Além da Táctica
¿Por qué te callas?
Depois do episódio em que "defendeu o
minino", desabrido, Scolari abandonou impetuosamente a conferência de imprensa da consagração. Precisamente a consagração não sugeriria aborrecimentos nem silêncios. Bem antes euforias e folguedos, como os dos jogadores. Depois da peleja de aflitos de quarta-feira passada, o inefável Nuno Gomes enalteceu o jogo da selecção. E o entusiasta Cristiano rejubilou: "Portugal está bem!".
Ora sabemos que só no futebol isso poderia ser verdade. E não é. Sabemos que com um grupo a sério, este mínimo dos mínimos que coloca a equipa no Europeu não daria para ir do Jamor à Trafaria. Sabemos que o agasto de Scolari não era com as perguntas que legitimamente os jornalistas lhe faziam. Mas que pelo contrário enfileirava com a adrenalina de, minutos antes, quase ao cair do pano, os finlandeses terem ficado a centímetros do Suíça-Áustria com uma bola transviada rente ao poste de Ricardo.
É evidente que Portugal pode perfeitamente não se apurar para um campeonato de futebol, qualquer que ele seja, sem que daí venha mal ao mundo. Tem-se apurado nos últimos anos e nem por isso vivemos num país (mais) decente. O problema é a arrogância dos multimilionários gestores de emoções que caprichosamente entendem que um povo inteiro lhes fica devedor por eles fazerem o seu trabalho, nem que indigentemente, como desta e doutras vezes.

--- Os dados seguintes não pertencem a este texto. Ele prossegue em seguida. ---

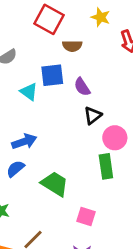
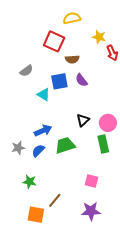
yellow star: (101, 17) -> (99, 37), moved
purple semicircle: (82, 87) -> (81, 80), moved
black triangle: (93, 115) -> (83, 120), moved
green trapezoid: (55, 184) -> (65, 145), moved, turned -45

Deve haver explicações para a campanha triste da selecção portuguesa de futebol num dos menos prestigiantes grupos de apuramento para o Euro 2008. Mas se os jogadores rejubilam em seco e o seleccionador se enfuna em cheio, ficaremos sem o saber, embora suspeitemos.
Enfim,
¿Por qué te callas?, como bem diria a Luiz Felipe Scolari outro mal-educado, neste caso rei de Espanha.